Task requirements
All that is wanted is an exact copy of the lines below, starting at the one that contains "плюсы и минусы" and running to the end.

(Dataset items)
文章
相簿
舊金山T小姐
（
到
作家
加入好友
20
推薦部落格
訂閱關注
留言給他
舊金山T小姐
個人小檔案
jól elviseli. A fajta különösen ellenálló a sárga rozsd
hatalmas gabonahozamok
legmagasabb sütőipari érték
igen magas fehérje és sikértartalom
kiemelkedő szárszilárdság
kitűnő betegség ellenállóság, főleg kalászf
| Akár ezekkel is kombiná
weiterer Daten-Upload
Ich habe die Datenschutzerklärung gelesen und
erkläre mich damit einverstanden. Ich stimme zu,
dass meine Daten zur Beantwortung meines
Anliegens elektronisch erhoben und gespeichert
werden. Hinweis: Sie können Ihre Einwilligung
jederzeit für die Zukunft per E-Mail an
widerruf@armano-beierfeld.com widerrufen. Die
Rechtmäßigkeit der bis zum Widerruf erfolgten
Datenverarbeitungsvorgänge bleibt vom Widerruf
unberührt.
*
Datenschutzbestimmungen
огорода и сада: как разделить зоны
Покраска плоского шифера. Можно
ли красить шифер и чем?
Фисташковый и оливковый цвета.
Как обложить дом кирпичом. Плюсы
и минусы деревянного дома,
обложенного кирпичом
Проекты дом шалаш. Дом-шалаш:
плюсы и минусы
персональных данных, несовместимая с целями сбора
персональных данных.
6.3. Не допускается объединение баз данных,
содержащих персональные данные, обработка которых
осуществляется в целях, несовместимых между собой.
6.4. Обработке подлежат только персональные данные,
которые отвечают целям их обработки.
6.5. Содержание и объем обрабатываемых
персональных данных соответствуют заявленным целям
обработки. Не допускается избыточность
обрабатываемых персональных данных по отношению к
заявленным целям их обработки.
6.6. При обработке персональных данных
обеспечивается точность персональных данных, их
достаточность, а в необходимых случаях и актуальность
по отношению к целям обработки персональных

Output below
плюсы и минусы
персональных данных, несовместимая с целями сбора
персональных данных.
6.3. Не допускается объединение баз данных,
содержащих персональные данные, обработка которых
осуществляется в целях, несовместимых между собой.
6.4. Обработке подлежат только персональные данные,
которые отвечают целям их обработки.
6.5. Содержание и объем обрабатываемых
персональных данных соответствуют заявленным целям
обработки. Не допускается избыточность
обрабатываемых персональных данных по отношению к
заявленным целям их обработки.
6.6. При обработке персональных данных
обеспечивается точность персональных данных, их
достаточность, а в необходимых случаях и актуальность
по отношению к целям обработки персональных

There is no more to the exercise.